There’s an expression used to describe the experience of dealing with difficult circumstances,
“It’s a hard row to hoe.”
I’ve had a lifelong fascination with twisted idioms. Idioms get twisted as people repeat a common expression based upon what they heard, rather than seeing it written down.
You will often hear the expression above conflated into:
“ It was a hard ROAD to hoe.”
This is a hoe:

This is a row bring “hoed”

This is a road.

You cannot actually hoe a road. When I imagine a person scraping a hoe along an asphalt road, I feel a sharp pain somewhere in the very center of my skull, similar to the way you feel when someone scrapes their fingernails across a chalkboard.
To “hoe a row” is to turn over the soil around some kind of vegetation in order to rid it of weeds and help it grow. A dictionary of idioms defines the expression above as:
“If you say that someone has a hard row to hoe or a tough row to hoe, you mean that they are in a difficult situation and have many problems to deal with.”
One of the things that is inherent in this expression is that we’re all turning over the soil in a row. I’m doing it. You’re doing it. This idiom expresses that one of our “rows” , mine or yours, is more difficult to “hoe” than the other.
This is certainly true in life. Two people, essentially assigned the same task, may have a more difficult challenge than the other. When we are “hoeing a row”, for example, there may be more rocks, roots, and other impediments in our row than there are in the row next to us. One plumber’s clogged pipe might be more difficult to clear than the other’s. Two teachers, teaching the same subject to the same grade in the same class period in the schedule, may have very different experiences.
All idioms represent attempts to bend language and create imagery describing a common life experience.

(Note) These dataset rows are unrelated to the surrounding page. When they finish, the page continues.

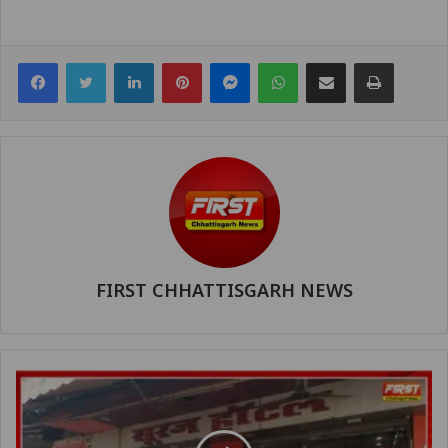
Facebook
Twitter
LinkedIn
Pinterest
Messenger
WhatsApp
Share via Email
Print
FIRST CHHATTISGARH NEWS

This idiom about a “hoe” and a “row” certainly resonates given the lives we’re leading now. Throughout this pandemic, people have suffered physically, economically, and emotionally. Even if you’re among those who have escaped it’s most severe impacts, you have endured the less serious experiences of wearing a mask everyday, limitations on your social interactions and restrictions on your normal activities during this worldwide pandemic. So in a sense, we all “have a hard row to hoe” these days.
The question I’m grappling with, maybe you as well, “How is it different when we are all of us experiencing the identical challenge at the same time?” Does ours remain a “hard row to hoe?”